Pablo Garabitos can be an unassuming presence on the mound in the eyes of opposition. He’s only about 6 feet tall and maybe 160 pounds — a wiry mess of limbs whose left hand produces a fastball topping out around 85 mph.
What his left hand can always do, though, is fire that fastball with precision, and mix in two other pitches he fires wherever his catcher tells him. He won’t find many challenges during this junior season much more difficult than the lineup for Lynn Haven Mosley, ranked No. 8 in all of Florida by ThePrepZone.com.
Even a gem from Garabitos wasn’t enough for Lakewood Ranch to overcome Mosley in Sarasota. The Mustangs fell 2-1, but only after Garabitos and Lakewood Ranch surprised a state runner-up from each of the past two seasons.
“He threw three pitches well on us,” said Dolphins head coach Jon Hudson, his voice laced with just a tinge of surprise. “He was hard to hit. We had some opportunities, but he seemed like he made some good pitches.”
For at Sarasota High School’s Ronald K. Drews Field on Monday, Garabitos was hampered by only one mistake at the very start the game. The normally precise command of his fastball needed a batter to lock in and RJ Yeager, the first opponent Garabitos faced, launched a double deep to the left-field fence. Three batters later, the shortstop darted home from second on a groundout by Michael Cullen for a run, which nearly enough beat the Mustangs (5-4) itself.
Because for six innings Lakewood Ranch was just as stumped by Mosley pitcher Nicky Agosto as the Dolphins (10-0) were by Garabitos. Mosley managed five hits against Garabitos; the Mustangs had four against Agosto. Garabitos whiffed eight batters; Agosto fanned four.
Strikeouts for Pablo Garabitos against Lynn Haven Mosley in the first round of the Sarasota Baseball Classic.
Nearly six long innings after the Dolphins got on the board with their first-frame score against Lakewood Ranch, Garabitos finally returned the favor. The junior, who has verbally committed to South Florida, bounced a single into right field with one out to drive Gray Ellis home after the outfielder led off the bottom of the sixth inning with a walk.
Almost single-handedly, Garabitos forced the game to come down to the final inning.
“He was locating pitches. He was able to keep the hitters off balance and that’s huge. When you’re throwing strikes you’re able to keep the hitters off balance,” head coach Ryan Kennedy said. “He’s able to locate, and he just has this presence on the mound that he wants the baseball and he just throws it.”
Ultimately, a messy top of the seventh inning — complete with an error, a hit batter and a bunt single — saddled Brock Sisson with the loss for the Mustangs after only 1/3 inning of work. Lakewood Ranch, after being stymied by Agosto for six innings, went down in order against Cullen in the bottom of the seventh.

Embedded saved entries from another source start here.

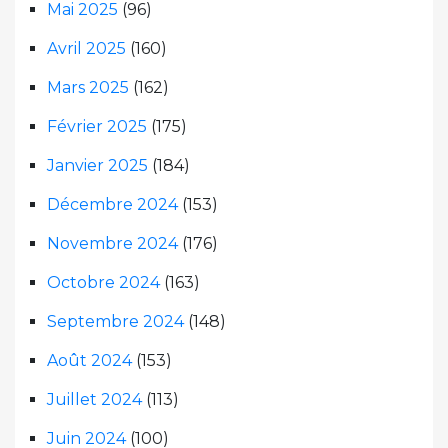
Mai 2025
(96)
Avril 2025
(160)
Mars 2025
(162)
Février 2025
(175)
Janvier 2025
(184)
Décembre 2024
(153)
Novembre 2024
(176)
Octobre 2024
(163)
Septembre 2024
(148)
Août 2024
(153)
Juillet 2024
(113)
Juin 2024
(100)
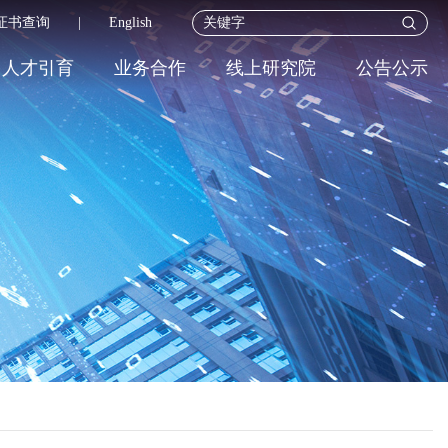
证书查询
|
English
人才引育
业务合作
线上研究院
公告公示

He just has this presence on the mound that he wants the baseball and he just throws it.
Ryan Kennedy, Lakewood Ranch head coach on Pablo Garabitos
While Garabitos shut down an offense which entered the game averaging more than eight runs a game, the Mustangs’ offense instead provided a reminder of why their season has been up-and-down so far. Agosto struck out three of Lakewood Ranch’s first five batters without letting one reach. No Mustang reached scoring position until the sixth inning, when Garabitos finally put Lakewood Ranch on the board against the Florida A&M-bound senior.
“He’s a guy who can handle the bat,” Kennedy said. “Giving him an opportunity to swing the bat in that situation with the wind blowing out to right field, who knows?”
A first-round loss in the Sarasota Classic still doesn’t mean an easy week ahead. The Mustangs will play three more games during the next three days, first against either Sarasota Riverview or Cantonment Tate on Tuesday.
For the next three days, Lakewood Ranch will have to dig deeper into its rotation and deliver more at the plate. Either way, the Mustangs will learn more about where they stand after advancing deeper into the postseason than any other Manatee County program in 2016.
“Hopefully we can carry this over to the next,” Kennedy said. “I don’t like to lose, but it is something we can build on and, hey, we can hang with state championship-caliber teams.”